○ 地域における段階的な体験実習を行い、学科の魅力を伝え確実な進路意識を育てる取組
北海道ニセコ高等学校は、東に羊蹄山、北にニセコアンヌプリの山岳に囲まれたニセコ町にあり、現在102名の生徒が学んでいます。
本校は、全国で唯一の「緑地観光科」を擁する農業高校として、農業と観光の町、ニセコ町に相応しく「農業科学コース」と「観光リゾートコース」から各自の進路、適性に合わせてコースを選択することができる、特色ある教育活動を展開しています。
特に、入学した生徒に、農業や観光が、いかに地域社会に根ざし、町の発展に寄与しているか、そして、そこで働く人々に喜びや生きがいをもたらすか、実体験として理解させるよう心がけております。
そこで本校では、見学実習、委託実習、産業現場実習等の体験実習を、専門教科の学習内容に応じて、段階的に実施したキャリア教育を行っております。
以下に学年毎に行われる実習の様子を紹介いたします。
【1年生】
全員が、農業関連施設の見学とホテルでの業務見学からなる2日間の見学実習を行うことにより、農業と観光の魅力を知り、「緑地観光科」に関する基本的な知識と技術を学んだ上で、生徒個々に自分の適性を考えさせ、コース選択の基礎とします。
【2年生】
各コース別に8日間の委託実習を行い、それまで学んだ知識と技術を実社会で試します。 「農業科学コース」は地域農家に泊まり込み、農家の家族の一員として、時に過酷な作業を通して農業経営を学びます。また、「観光リゾートコース」では、地域ホテルに勤め、厳しく質の高い接客法と経営概念を学びます。

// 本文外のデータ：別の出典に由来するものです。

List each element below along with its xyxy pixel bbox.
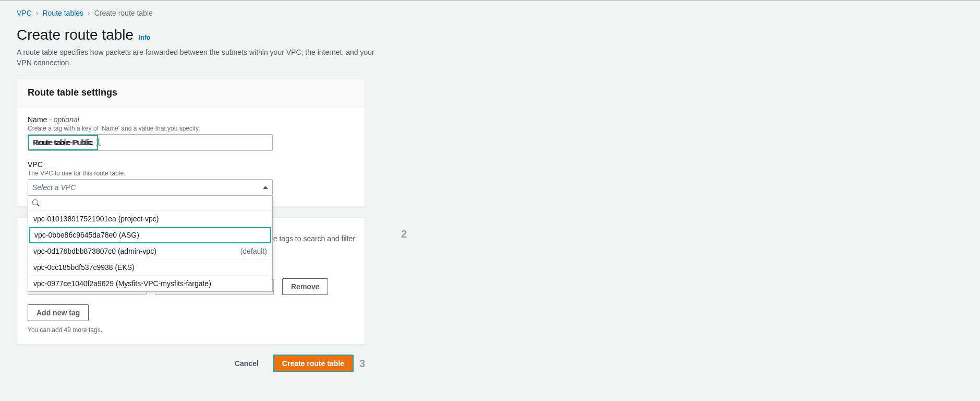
- tags-limit-hint: You can add 49 more tags.: [28, 326, 354, 334]
- chevron-right-icon: ›: [36, 9, 39, 17]
- breadcrumb-current: Create route table: [94, 9, 153, 17]
- vpc-option-label: vpc-0bbe86c9645da78e0 (ASG): [34, 231, 139, 239]
- info-link[interactable]: Info: [139, 34, 150, 41]
- vpc-option-suffix: (default): [240, 247, 267, 255]
- callout-2: 2: [401, 228, 407, 240]
- cancel-button[interactable]: Cancel: [226, 355, 267, 372]
- name-optional-text: - optional: [47, 115, 79, 124]
- name-input[interactable]: [28, 134, 273, 151]
- caret-up-icon: [263, 186, 268, 189]
- vpc-option-0[interactable]: vpc-010138917521901ea (project-vpc): [28, 211, 272, 227]
- add-tag-button[interactable]: Add new tag: [28, 304, 89, 321]
- chevron-right-icon: ›: [88, 9, 90, 17]
- vpc-option-label: vpc-0d176bdbb873807c0 (admin-vpc): [33, 247, 156, 255]
- breadcrumb-route-tables[interactable]: Route tables: [42, 9, 83, 17]
- vpc-option-1[interactable]: vpc-0bbe86c9645da78e0 (ASG) 2: [29, 227, 271, 243]
- settings-panel-title: Route table settings: [28, 87, 354, 98]
- vpc-option-3[interactable]: vpc-0cc185bdf537c9938 (EKS): [28, 260, 272, 276]
- settings-panel-body: Name - optional Create a tag with a key …: [17, 107, 365, 206]
- page-content: VPC › Route tables › Create route table …: [0, 1, 980, 380]
- callout-3: 3: [359, 358, 365, 370]
- vpc-label: VPC: [28, 160, 354, 169]
- page-description: A route table specifies how packets are …: [17, 48, 382, 68]
- vpc-dropdown: vpc-010138917521901ea (project-vpc) vpc-…: [28, 196, 273, 292]
- page-title: Create route table Info: [17, 27, 963, 43]
- vpc-option-label: vpc-0977ce1040f2a9629 (Mysfits-VPC-mysfi…: [33, 279, 211, 288]
- vpc-select[interactable]: Select a VPC: [28, 179, 273, 196]
- vpc-option-4[interactable]: vpc-0977ce1040f2a9629 (Mysfits-VPC-mysfi…: [28, 276, 272, 291]
- breadcrumb: VPC › Route tables › Create route table: [17, 9, 963, 17]
- search-icon: [32, 199, 40, 207]
- name-hint: Create a tag with a key of 'Name' and a …: [28, 125, 354, 132]
- name-label-text: Name: [28, 115, 47, 124]
- vpc-option-label: vpc-0cc185bdf537c9938 (EKS): [33, 263, 135, 272]
- vpc-option-2[interactable]: vpc-0d176bdbb873807c0 (admin-vpc) (defau…: [28, 243, 272, 260]
- callout-1: 1: [95, 136, 101, 148]
- page-title-text: Create route table: [17, 27, 134, 43]
- vpc-select-placeholder: Select a VPC: [32, 183, 76, 192]
- vpc-hint: The VPC to use for this route table.: [28, 170, 354, 177]
- footer-actions: Cancel Create route table 3: [17, 355, 365, 372]
- create-route-table-button[interactable]: Create route table: [273, 355, 353, 372]
- settings-panel-header: Route table settings: [17, 79, 365, 107]
- breadcrumb-vpc[interactable]: VPC: [17, 9, 32, 17]
- vpc-field: VPC The VPC to use for this route table.…: [28, 160, 354, 196]
- vpc-dropdown-search: [28, 196, 272, 211]
- settings-panel: Route table settings Name - optional Cre…: [17, 78, 365, 207]
- vpc-option-label: vpc-010138917521901ea (project-vpc): [33, 215, 159, 223]
- remove-tag-button[interactable]: Remove: [282, 278, 328, 295]
- name-field: Name - optional Create a tag with a key …: [28, 115, 354, 151]
- name-label: Name - optional: [28, 115, 354, 124]
- vpc-dropdown-search-input[interactable]: [40, 199, 268, 207]
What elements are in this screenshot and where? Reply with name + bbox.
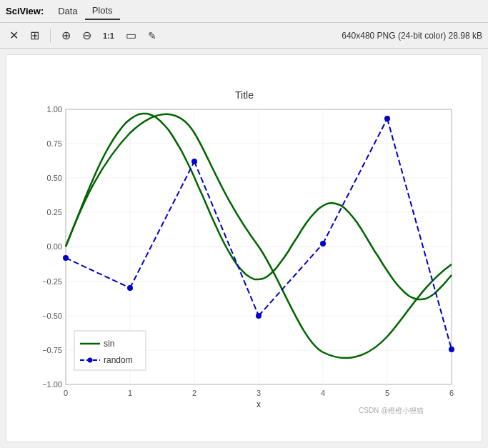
svg-point-34 <box>191 159 197 164</box>
svg-text:1: 1 <box>127 389 131 397</box>
tab-plots[interactable]: Plots <box>85 2 120 20</box>
image-info: 640x480 PNG (24-bit color) 28.98 kB <box>342 31 482 41</box>
topbar: SciView: Data Plots <box>0 0 488 23</box>
zoom-in-icon[interactable]: ⊕ <box>58 26 74 44</box>
image-icon[interactable]: ▭ <box>122 26 140 44</box>
svg-point-38 <box>449 347 454 352</box>
toolbar: ✕ ⊞ ⊕ ⊖ 1:1 ▭ ✎ 640x480 PNG (24-bit colo… <box>0 23 488 49</box>
svg-text:−0.50: −0.50 <box>42 312 62 320</box>
plot-title: Title <box>235 89 254 101</box>
svg-point-36 <box>320 241 326 247</box>
svg-text:−1.00: −1.00 <box>42 380 62 389</box>
svg-text:5: 5 <box>384 389 389 397</box>
svg-point-32 <box>63 255 69 261</box>
svg-text:0: 0 <box>63 389 67 397</box>
move-icon[interactable]: ✕ <box>6 26 22 44</box>
svg-text:−0.75: −0.75 <box>42 346 62 354</box>
watermark: CSDN @橙橙小狸猫 <box>359 407 424 414</box>
legend-random-dot <box>87 357 92 362</box>
svg-text:6: 6 <box>449 389 453 397</box>
zoom-out-icon[interactable]: ⊖ <box>79 26 95 44</box>
svg-text:1.00: 1.00 <box>46 105 61 114</box>
svg-text:0.50: 0.50 <box>46 174 61 182</box>
tab-data[interactable]: Data <box>51 3 84 19</box>
grid-icon[interactable]: ⊞ <box>26 26 43 44</box>
fit-icon[interactable]: 1:1 <box>99 29 118 42</box>
svg-text:3: 3 <box>256 389 260 397</box>
svg-text:2: 2 <box>191 389 196 397</box>
svg-text:0.75: 0.75 <box>46 139 61 148</box>
plot-container: Title <box>6 54 482 442</box>
legend-sin-label: sin <box>104 339 114 349</box>
svg-text:0.25: 0.25 <box>46 208 61 216</box>
svg-point-33 <box>127 285 133 291</box>
x-axis-title: x <box>257 399 261 409</box>
svg-point-37 <box>384 116 390 121</box>
svg-point-35 <box>256 313 262 319</box>
legend-random-label: random <box>104 355 133 365</box>
sciview-label: SciView: <box>6 6 44 16</box>
picker-icon[interactable]: ✎ <box>144 28 160 44</box>
svg-text:−0.25: −0.25 <box>42 277 62 286</box>
svg-text:4: 4 <box>320 389 324 397</box>
plot-svg: Title <box>16 77 473 420</box>
separator-1 <box>50 29 51 43</box>
svg-text:0.00: 0.00 <box>46 242 61 251</box>
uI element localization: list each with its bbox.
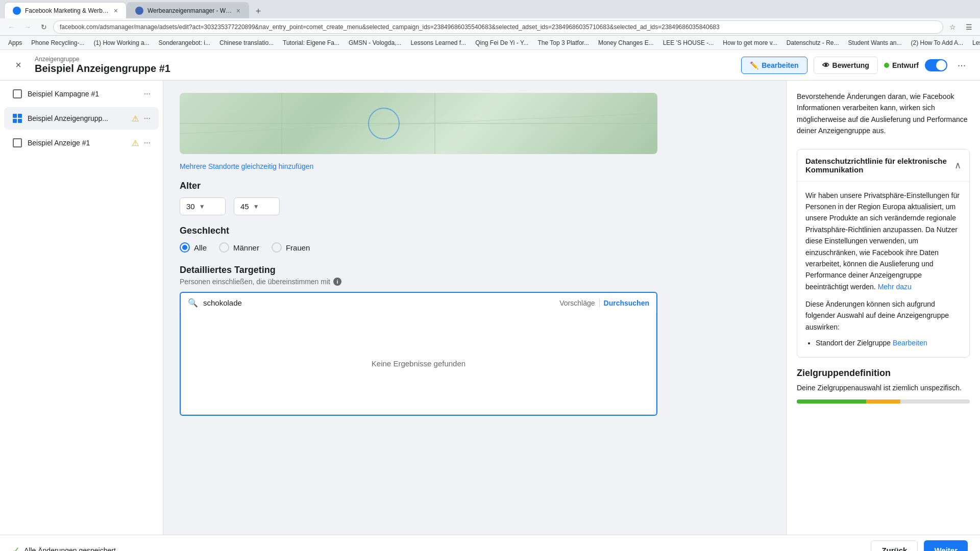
age-min-dropdown[interactable]: 30 ▼ bbox=[180, 197, 226, 215]
bookmarks-bar: Apps Phone Recycling-... (1) How Working… bbox=[0, 36, 980, 50]
bookmark-13[interactable]: Datenschutz - Re... bbox=[782, 38, 843, 47]
bookmark-12[interactable]: How to get more v... bbox=[719, 38, 781, 47]
sidebar-item-adset[interactable]: Beispiel Anzeigengrupp... ⚠ ··· bbox=[4, 107, 159, 130]
list-item-text: Standort der Zielgruppe bbox=[816, 339, 891, 347]
sidebar-campaign-more[interactable]: ··· bbox=[144, 89, 151, 98]
tab-close-1[interactable]: × bbox=[114, 7, 118, 15]
topbar-title: Beispiel Anzeigengruppe #1 bbox=[35, 63, 170, 74]
zielgruppen-title: Zielgruppendefinition bbox=[797, 368, 970, 379]
datenschutz-header[interactable]: Datenschutzrichtlinie für elektronische … bbox=[797, 149, 969, 181]
gender-maenner-radio[interactable] bbox=[219, 242, 229, 253]
gender-frauen[interactable]: Frauen bbox=[272, 242, 310, 253]
tab-2[interactable]: Werbeanzeigenmanager - We... × bbox=[127, 2, 249, 18]
sidebar-adset-more[interactable]: ··· bbox=[144, 114, 151, 123]
aenderungen-text: Diese Änderungen können sich aufgrund fo… bbox=[805, 298, 961, 333]
eye-icon: 👁 bbox=[822, 61, 829, 69]
gender-section: Geschlecht Alle Männer bbox=[180, 226, 657, 253]
nav-bar: ← → ↻ facebook.com/adsmanager/manage/ads… bbox=[0, 18, 980, 36]
bookmark-leseliste[interactable]: Leseliste bbox=[968, 38, 980, 47]
bookmark-2[interactable]: (1) How Working a... bbox=[89, 38, 153, 47]
save-status-text: Alle Änderungen gespeichert bbox=[24, 546, 116, 552]
extensions-button[interactable]: ☰ bbox=[962, 20, 976, 34]
tab-close-2[interactable]: × bbox=[236, 7, 240, 15]
reload-button[interactable]: ↻ bbox=[37, 20, 51, 34]
list-item-link[interactable]: Bearbeiten bbox=[893, 339, 927, 347]
preview-button[interactable]: 👁 Bewertung bbox=[814, 57, 878, 74]
bookmark-apps[interactable]: Apps bbox=[4, 38, 26, 47]
search-actions: Vorschläge Durchsuchen bbox=[559, 299, 649, 307]
bookmark-9[interactable]: The Top 3 Platfor... bbox=[533, 38, 593, 47]
bookmark-11[interactable]: LEE 'S HOUSE -... bbox=[659, 38, 718, 47]
datenschutz-body: Wir haben unsere Privatsphäre-Einstellun… bbox=[797, 181, 969, 358]
map-background bbox=[180, 93, 657, 154]
gender-alle[interactable]: Alle bbox=[180, 242, 207, 253]
targeting-subtitle: Personen einschließen, die übereinstimme… bbox=[180, 278, 657, 286]
more-button[interactable]: ··· bbox=[953, 57, 970, 73]
right-panel-info-text: Bevorstehende Änderungen daran, wie Face… bbox=[797, 91, 970, 137]
bookmark-10[interactable]: Money Changes E... bbox=[594, 38, 658, 47]
nav-right: ☆ ☰ bbox=[945, 20, 976, 34]
next-button[interactable]: Weiter bbox=[924, 540, 968, 551]
forward-button[interactable]: → bbox=[20, 20, 35, 34]
bookmark-6[interactable]: GMSN - Vologda,... bbox=[345, 38, 405, 47]
edit-button[interactable]: ✏️ Bearbeiten bbox=[741, 57, 807, 74]
gender-frauen-radio[interactable] bbox=[272, 242, 282, 253]
bookmark-8[interactable]: Qing Fei De Yi - Y... bbox=[471, 38, 532, 47]
gender-maenner[interactable]: Männer bbox=[219, 242, 259, 253]
mehr-dazu-link[interactable]: Mehr dazu bbox=[878, 283, 912, 291]
bookmark-14[interactable]: Student Wants an... bbox=[844, 38, 906, 47]
bookmark-7[interactable]: Lessons Learned f... bbox=[406, 38, 470, 47]
bookmark-15[interactable]: (2) How To Add A... bbox=[907, 38, 968, 47]
save-status: ✓ Alle Änderungen gespeichert bbox=[12, 545, 116, 552]
topbar-titles: Anzeigengruppe Beispiel Anzeigengruppe #… bbox=[35, 56, 170, 74]
datenschutz-body-text: Wir haben unsere Privatsphäre-Einstellun… bbox=[805, 190, 961, 293]
bookmark-3[interactable]: Sonderangebot: i... bbox=[155, 38, 214, 47]
gauge-segment-2 bbox=[866, 399, 901, 404]
edit-label: Bearbeiten bbox=[762, 61, 798, 69]
sidebar-item-campaign[interactable]: Beispiel Kampagne #1 ··· bbox=[4, 83, 159, 105]
search-vorschlaege-btn[interactable]: Vorschläge bbox=[559, 299, 595, 307]
tab-1[interactable]: Facebook Marketing & Werbe... × bbox=[4, 2, 127, 18]
ad-icon bbox=[12, 138, 22, 148]
add-locations-link[interactable]: Mehrere Standorte gleichzeitig hinzufüge… bbox=[180, 162, 657, 170]
close-button[interactable]: × bbox=[10, 57, 27, 73]
bookmark-1[interactable]: Phone Recycling-... bbox=[27, 38, 88, 47]
pencil-icon: ✏️ bbox=[750, 61, 758, 69]
address-bar[interactable]: facebook.com/adsmanager/manage/adsets/ed… bbox=[53, 20, 943, 34]
gender-section-label: Geschlecht bbox=[180, 226, 657, 236]
back-button[interactable]: ← bbox=[4, 20, 18, 34]
new-tab-button[interactable]: + bbox=[251, 4, 265, 18]
targeting-search-input[interactable] bbox=[203, 298, 554, 307]
bookmark-4[interactable]: Chinese translatio... bbox=[215, 38, 278, 47]
tab-title-2: Werbeanzeigenmanager - We... bbox=[148, 7, 232, 14]
age-min-arrow: ▼ bbox=[199, 203, 205, 210]
sidebar-item-ad[interactable]: Beispiel Anzeige #1 ⚠ ··· bbox=[4, 132, 159, 154]
search-divider bbox=[599, 299, 600, 307]
back-button[interactable]: Zurück bbox=[871, 540, 918, 551]
list-item-1: Standort der Zielgruppe Bearbeiten bbox=[816, 339, 961, 347]
datenschutz-section: Datenschutzrichtlinie für elektronische … bbox=[797, 149, 970, 358]
search-browse-btn[interactable]: Durchsuchen bbox=[604, 299, 649, 307]
targeting-subtitle-text: Personen einschließen, die übereinstimme… bbox=[180, 278, 330, 286]
bookmark-button[interactable]: ☆ bbox=[945, 20, 960, 34]
age-section-label: Alter bbox=[180, 181, 657, 191]
sidebar-ad-more[interactable]: ··· bbox=[144, 138, 151, 147]
datenschutz-collapse-btn[interactable]: ∧ bbox=[954, 160, 961, 171]
status-dot bbox=[884, 63, 889, 68]
age-row: 30 ▼ 45 ▼ bbox=[180, 197, 657, 215]
gender-alle-radio[interactable] bbox=[180, 242, 190, 253]
search-results: Keine Ergebnisse gefunden bbox=[181, 313, 656, 415]
toggle-knob bbox=[936, 60, 946, 70]
age-max-dropdown[interactable]: 45 ▼ bbox=[234, 197, 280, 215]
bookmark-5[interactable]: Tutorial: Eigene Fa... bbox=[279, 38, 344, 47]
info-icon[interactable]: i bbox=[333, 278, 341, 286]
toggle-switch[interactable] bbox=[925, 59, 947, 71]
search-icon: 🔍 bbox=[188, 298, 198, 308]
main-content: Mehrere Standorte gleichzeitig hinzufüge… bbox=[163, 81, 786, 535]
app: × Anzeigengruppe Beispiel Anzeigengruppe… bbox=[0, 50, 980, 551]
age-max-arrow: ▼ bbox=[253, 203, 259, 210]
gender-maenner-label: Männer bbox=[233, 243, 259, 252]
tab-favicon-2 bbox=[135, 7, 143, 15]
status-label: Entwurf bbox=[892, 61, 919, 69]
preview-label: Bewertung bbox=[832, 61, 869, 69]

生徒は、この実習をとおして、挫けたり悩んだりしますが、この経験により、学習意欲がさらに向上し、人間的に成長することになります。
【3年生】
自分の強み・弱み、専門性等を基に、生徒に進路目標を立案させ、具体的な就業希望職種先をイメージさせます。そして、その職種に合った地域企業を選択し、8日間にわたる産業現場実習を実施します。
基本的な専門性と、強い進路意識を持ち実習に臨む生徒が多いため、その企業に直接就職する生徒もおります。
このように、本校の農業教育では、地域の教育力が生徒の自己実現に大きな役割を果たしております。
専門的な知識・技術、及び進路意識の向上を目的とした3年間を見通した本取組は、本校生徒に成功体験を積ませ、自己肯定感を育んでおり、今後もより充実・発展させてまいります。